[Opening DATA FOR THIS TASK section]

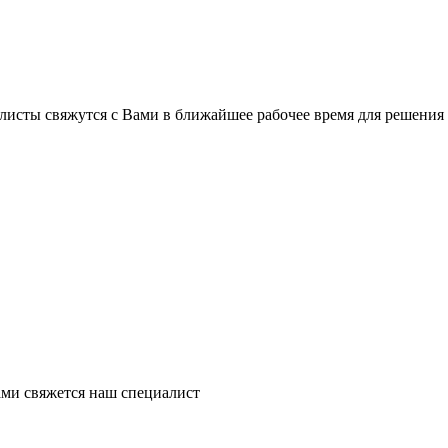
листы свяжутся с Вами в ближайшее рабочее время для решения
ми свяжется наш специалист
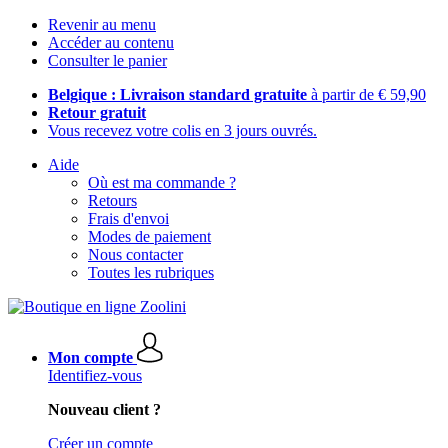
Revenir au menu
Accéder au contenu
Consulter le panier
Belgique : Livraison standard gratuite
à partir de € 59,90
Retour gratuit
Vous recevez votre colis en 3 jours ouvrés.
Aide
Où est ma commande ?
Retours
Frais d'envoi
Modes de paiement
Nous contacter
Toutes les rubriques
Mon compte
Identifiez-vous
Nouveau client ?
Créer un compte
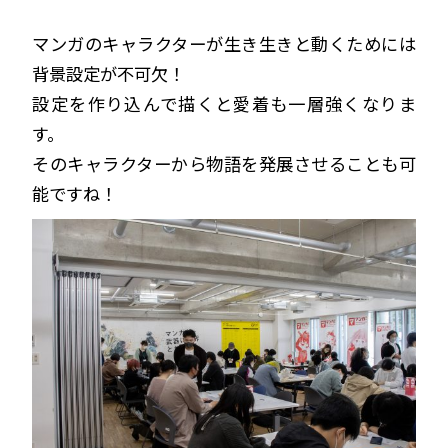
マンガのキャラクターが生き生きと動くためには
背景設定が不可欠！
設定を作り込んで描くと愛着も一層強くなりま
す。
そのキャラクターから物語を発展させることも可
能ですね！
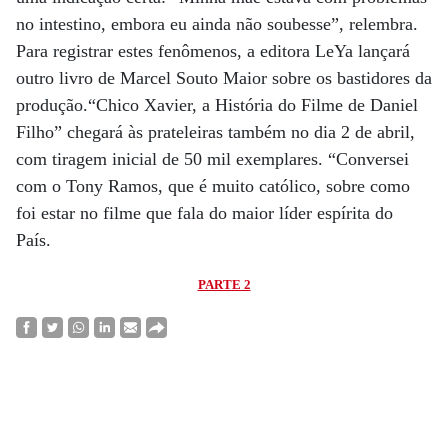
no intestino, embora eu ainda não soubesse”, relembra.
Para registrar estes fenômenos, a editora LeYa lançará
outro livro de Marcel Souto Maior sobre os bastidores da
produção.“Chico Xavier, a História do Filme de Daniel
Filho” chegará às prateleiras também no dia 2 de abril,
com tiragem inicial de 50 mil exemplares. “Conversei
com o Tony Ramos, que é muito católico, sobre como
foi estar no filme que fala do maior líder espírita do
País.
PARTE 2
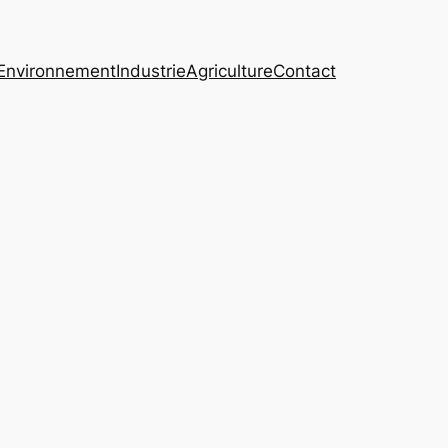
Environnement
Industrie
Agriculture
Contact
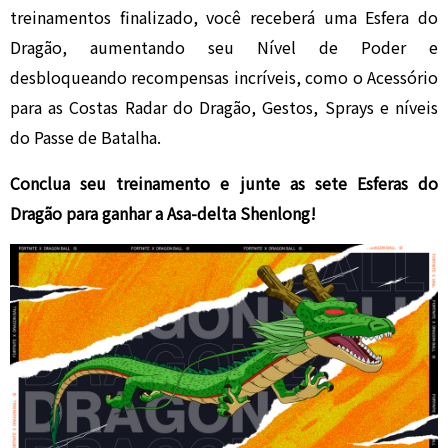
treinamentos finalizado, você receberá uma Esfera do
Dragão, aumentando seu Nível de Poder e
desbloqueando recompensas incríveis, como o Acessório
para as Costas Radar do Dragão, Gestos, Sprays e níveis
do Passe de Batalha.
Conclua seu treinamento e junte as sete Esferas do
Dragão para ganhar a Asa-delta Shenlong!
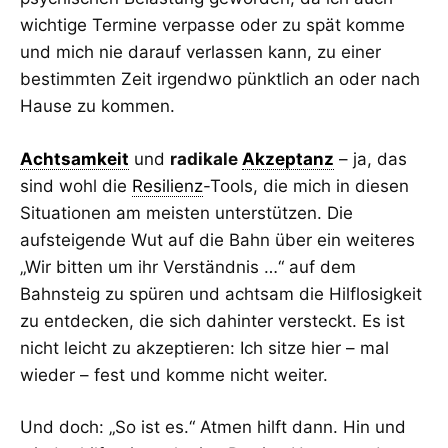
wichtige Termine verpasse oder zu spät komme
und mich nie darauf verlassen kann, zu einer
bestimmten Zeit irgendwo pünktlich an oder nach
Hause zu kommen.
Achtsamkeit
und
radikale
Akzeptanz
– ja, das
sind wohl die
Resilienz
-Tools, die mich in diesen
Situationen am meisten unterstützen. Die
aufsteigende Wut auf die Bahn über ein weiteres
„Wir bitten um ihr Verständnis …“ auf dem
Bahnsteig zu spüren und achtsam die Hilflosigkeit
zu entdecken, die sich dahinter versteckt. Es ist
nicht leicht zu akzeptieren: Ich sitze hier – mal
wieder – fest und komme nicht weiter.
Und doch: „So ist es.“ Atmen hilft dann. Hin und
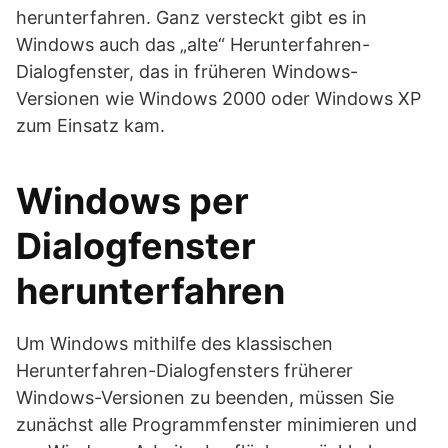
herunterfahren. Ganz versteckt gibt es in
Windows auch das „alte“ Herunterfahren-
Dialogfenster, das in früheren Windows-
Versionen wie Windows 2000 oder Windows XP
zum Einsatz kam.
Windows per
Dialogfenster
herunterfahren
Um Windows mithilfe des klassischen
Herunterfahren-Dialogfensters früherer
Windows-Versionen zu beenden, müssen Sie
zunächst alle Programmfenster minimieren und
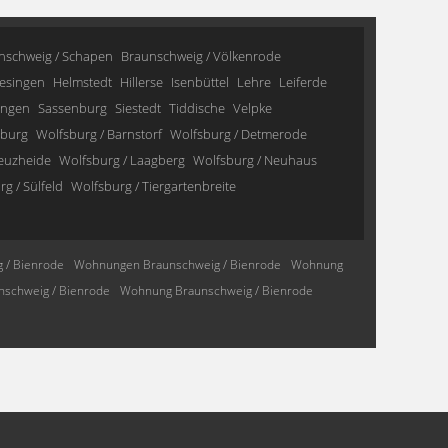
nschweig / Schapen
Braunschweig / Völkenrode
esingen
Helmstedt
Hillerse
Isenbüttel
Lehre
Leiferde
ingen
Sassenburg
Siestedt
Tiddische
Velpke
sburg
Wolfsburg / Barnstorf
Wolfsburg / Detmerode
reuzheide
Wolfsburg / Laagberg
Wolfsburg / Neuhaus
g / Sülfeld
Wolfsburg / Tiergartenbreite
 / Bienrode
Wohnungen Braunschweig / Bienrode
Wohnung
schweig / Bienrode
Wohnung Braunschweig / Bienrode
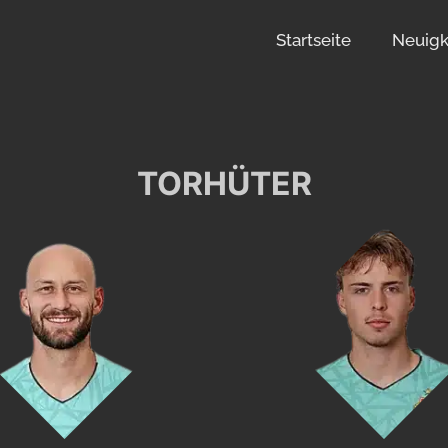
Startseite
Neuigk
TORHÜTER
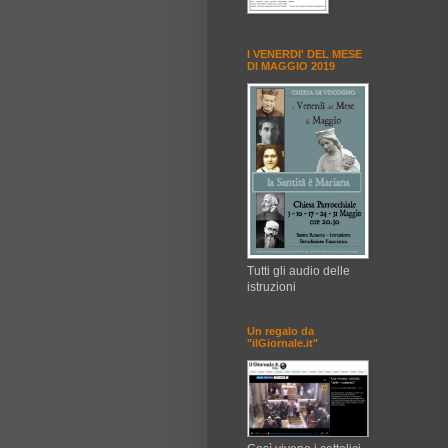
I VENERDI' DEL MESE
DI MAGGIO 2019
Tutti gli audio delle
istruzioni
Un regalo da
"ilGiornale.it"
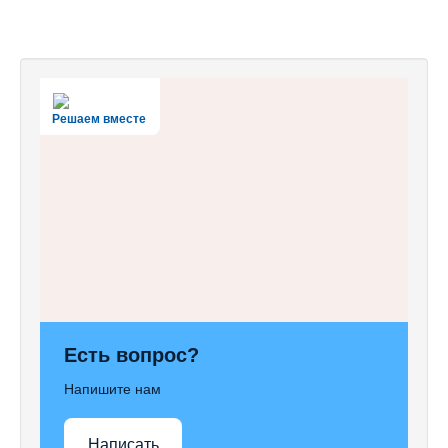
Решаем вместе
Есть вопрос?
Напишите нам
Написать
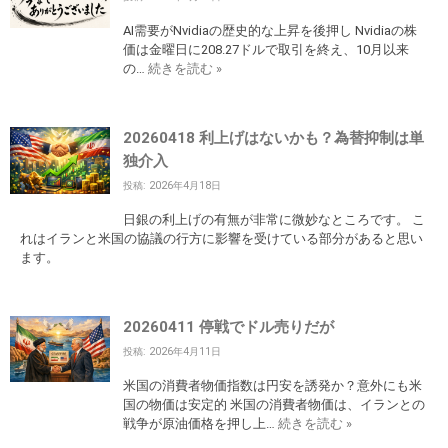
AI需要がNvidiaの歴史的な上昇を後押し Nvidiaの株
価は金曜日に208.27ドルで取引を終え、10月以来
の…
続きを読む »
20260418 利上げはないかも？為替抑制は単
独介入
投稿: 2026年4月18日
日銀の利上げの有無が非常に微妙なところです。 こ
れはイランと米国の協議の行方に影響を受けている部分があると思い
ます。
20260411 停戦でドル売りだが
投稿: 2026年4月11日
米国の消費者物価指数は円安を誘発か？意外にも米
国の物価は安定的 米国の消費者物価は、イランとの
戦争が原油価格を押し上…
続きを読む »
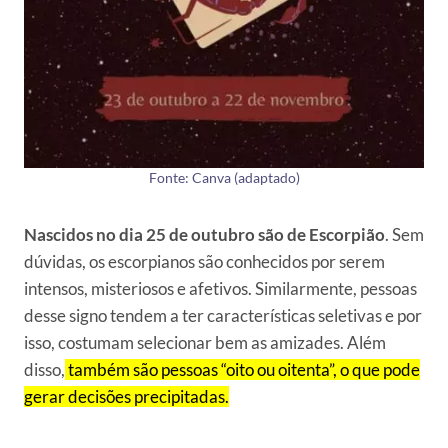
Fonte: Canva (adaptado)
Nascidos no dia 25 de outubro são de Escorpião
. Sem
dúvidas, os escorpianos são conhecidos por serem
intensos, misteriosos e afetivos. Similarmente, pessoas
desse signo tendem a ter características seletivas e por
isso, costumam selecionar bem as amizades. Além
disso,
também são pessoas “oito ou oitenta”, o que pode
gerar decisões precipitadas.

[Closing DATA FOR THIS TASK section]

**PROBLEM TO SOLVE**.
An exact transcription of the data above is needed, without the pictures.

**RESULT**.
листы свяжутся с Вами в ближайшее рабочее время для решения
ми свяжется наш специалист
Revenir au menu
Accéder au contenu
Consulter le panier
Belgique : Livraison standard gratuite
à partir de € 59,90
Retour gratuit
Vous recevez votre colis en 3 jours ouvrés.
Aide
Où est ma commande ?
Retours
Frais d'envoi
Modes de paiement
Nous contacter
Toutes les rubriques
Mon compte
Identifiez-vous
Nouveau client ?
Créer un compte
マンガのキャラクターが生き生きと動くためには
背景設定が不可欠！
設定を作り込んで描くと愛着も一層強くなりま
す。
そのキャラクターから物語を発展させることも可
能ですね！
no intestino, embora eu ainda não soubesse”, relembra.
Para registrar estes fenômenos, a editora LeYa lançará
outro livro de Marcel Souto Maior sobre os bastidores da
produção.“Chico Xavier, a História do Filme de Daniel
Filho” chegará às prateleiras também no dia 2 de abril,
com tiragem inicial de 50 mil exemplares. “Conversei
com o Tony Ramos, que é muito católico, sobre como
foi estar no filme que fala do maior líder espírita do
País.
PARTE 2
Environnement
Industrie
Agriculture
Contact
treinamentos finalizado, você receberá uma Esfera do
Dragão, aumentando seu Nível de Poder e
desbloqueando recompensas incríveis, como o Acessório
para as Costas Radar do Dragão, Gestos, Sprays e níveis
do Passe de Batalha.
Conclua seu treinamento e junte as sete Esferas do
Dragão para ganhar a Asa-delta Shenlong!
wichtige Termine verpasse oder zu spät komme
und mich nie darauf verlassen kann, zu einer
bestimmten Zeit irgendwo pünktlich an oder nach
Hause zu kommen.
Achtsamkeit
und
radikale
Akzeptanz
– ja, das
sind wohl die
Resilienz
-Tools, die mich in diesen
Situationen am meisten unterstützen. Die
aufsteigende Wut auf die Bahn über ein weiteres
„Wir bitten um ihr Verständnis …“ auf dem
Bahnsteig zu spüren und achtsam die Hilflosigkeit
zu entdecken, die sich dahinter versteckt. Es ist
nicht leicht zu akzeptieren: Ich sitze hier – mal
wieder – fest und komme nicht weiter.
Und doch: „So ist es.“ Atmen hilft dann. Hin und
herunterfahren. Ganz versteckt gibt es in
Windows auch das „alte“ Herunterfahren-
Dialogfenster, das in früheren Windows-
Versionen wie Windows 2000 oder Windows XP
zum Einsatz kam.
Windows per
Dialogfenster
herunterfahren
Um Windows mithilfe des klassischen
Herunterfahren-Dialogfensters früherer
Windows-Versionen zu beenden, müssen Sie
zunächst alle Programmfenster minimieren und
nschweig / Schapen
Braunschweig / Völkenrode
esingen
Helmstedt
Hillerse
Isenbüttel
Lehre
Leiferde
ingen
Sassenburg
Siestedt
Tiddische
Velpke
sburg
Wolfsburg / Barnstorf
Wolfsburg / Detmerode
reuzheide
Wolfsburg / Laagberg
Wolfsburg / Neuhaus
g / Sülfeld
Wolfsburg / Tiergartenbreite
 / Bienrode
Wohnungen Braunschweig / Bienrode
Wohnung
schweig / Bienrode
Wohnung Braunschweig / Bienrode
Startseite
Neuigk
TORHÜTER
I VENERDI' DEL MESE
DI MAGGIO 2019
Tutti gli audio delle
istruzioni
Un regalo da
"ilGiornale.it"
Решаем вместе
Есть вопрос?
Напишите нам
Написать
AI需要がNvidiaの歴史的な上昇を後押し Nvidiaの株
価は金曜日に208.27ドルで取引を終え、10月以来
の…
続きを読む »
20260418 利上げはないかも？為替抑制は単
独介入
投稿: 2026年4月18日
日銀の利上げの有無が非常に微妙なところです。 こ
れはイランと米国の協議の行方に影響を受けている部分があると思い
ます。
20260411 停戦でドル売りだが
投稿: 2026年4月11日
米国の消費者物価指数は円安を誘発か？意外にも米
国の物価は安定的 米国の消費者物価は、イランとの
戦争が原油価格を押し上…
続きを読む »
Fonte: Canva (adaptado)
Nascidos no dia 25 de outubro são de Escorpião
. Sem
dúvidas, os escorpianos são conhecidos por serem
intensos, misteriosos e afetivos. Similarmente, pessoas
desse signo tendem a ter características seletivas e por
isso, costumam selecionar bem as amizades. Além
disso,
também são pessoas “oito ou oitenta”, o que pode
gerar decisões precipitadas.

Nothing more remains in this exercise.